[prev in list] [next in list] [prev in thread] [next in thread] 

List:       log
Subject:    Re: What makes svstat think a service is down?
From:       prj () po ! cwru ! edu (Paul Jarc)
Date:       2002-05-31 23:36:06
[Download RAW message or body]

"Hubbard, David" <dhubbard@dino.hostasaurus.com> wrote:
> I linked from /service and everything started back up but
> readproctitle complained about the lock files.

There's normally no way of knowing how old readproctitle's error
messages are.  You can have a service like this to clear the messages:
#!/bin/sh
echo ...............................................
date

Give it a "down" file and use svc -o to run it once.

Alternatively, you can use svclean so that service errors will go to a
supervised multilog: <URL:http://multivac.cwru.edu./svclean/>.

> I then went to /var/qmail/supervise and just did a
>
> rm -r */supervise */log/supervise

Bad idea.  That made it impossible for the new supervises to tell
whether there was an old supervise already running.  You only silenced
the error message; you didn't fix the problem reported in the error
message (if there was one).

> The problem is that somewhere between 354 seconds and maybe
> 480 seconds (8 minutes) at most, the next time I ran
> svstat /service/qmail-send, svscan goes from reporting the
> processes as being up to being down, even though that is not
> the case.

That means that the currently running supervise did not spawn the
currently running qmail-send.  Maybe supervise was killed.  In that
case, svscan would restart supervise, and the new supervise would try
to start qmail-send, but qmail-send wouldn't be able to lock
/var/qmail/queue/sendmutex, so it would exit immediately.
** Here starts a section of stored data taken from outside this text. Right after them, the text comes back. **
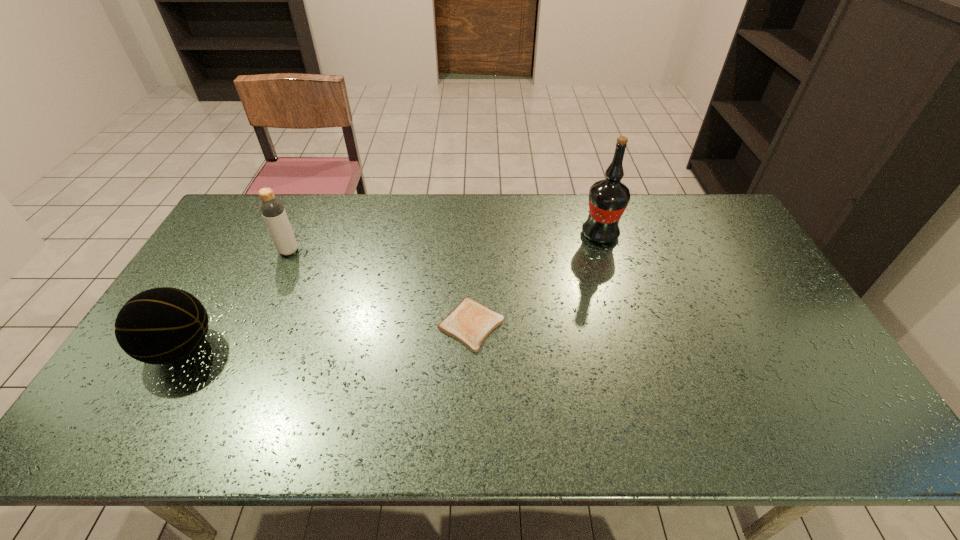 Identify the location of vacant space in between the leftmost object and the toast. The width and height of the screenshot is (960, 540). (326, 336).

Identify the location of free space that is in between the third shortest object and the wine bottle. The width and height of the screenshot is (960, 540). (444, 243).

Locate an element on the screen. The image size is (960, 540). blank region between the leftmost object and the rightmost object is located at coordinates pos(391,292).

The image size is (960, 540). Identify the location of vacant region between the second object from right to left and the tallest object. (536, 279).

Identify the location of unoccupied position between the toast and the third shortest object. The image size is (960, 540). (380, 288).

I want to click on free spot between the leftmost object and the shortest object, so click(326, 336).

Locate an element on the screen. The image size is (960, 540). unoccupied area between the shortest object and the rightmost object is located at coordinates (536, 279).

I want to click on free space between the basketball and the rightmost object, so click(391, 292).

At what (x,y) coordinates should I click in order to perform the action: click on vacant space that is in between the shortest object and the third tallest object. Please return your answer as a coordinate pair (x, y). This screenshot has width=960, height=540. Looking at the image, I should click on (326, 336).

Find the location of `free spot between the wine bottle and the leftmost object`. free spot between the wine bottle and the leftmost object is located at coordinates (391, 292). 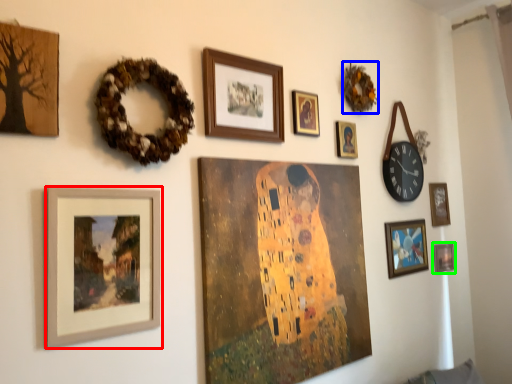 Question: Which object is the closest to the picture frame (highlighted by a red box)? Choose among these: decor (highlighted by a blue box) or picture frame (highlighted by a green box).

> Additionally, it reports the downtime as much longer than possible,
> for example:
>
> root@/# svstat /service/qmail-send
> /service/qmail-send: up (pid 23483) 354 seconds
> root@/# svstat /service/qmail-send
> /service/qmail-send: down 34047 seconds, normally up

It appears that there are two supervises running.  You need to improve
your process hunting skills or reboot.  I suspect this was caused by
removing the supervise directories.


paul
[prev in list] [next in list] [prev in thread] [next in thread] 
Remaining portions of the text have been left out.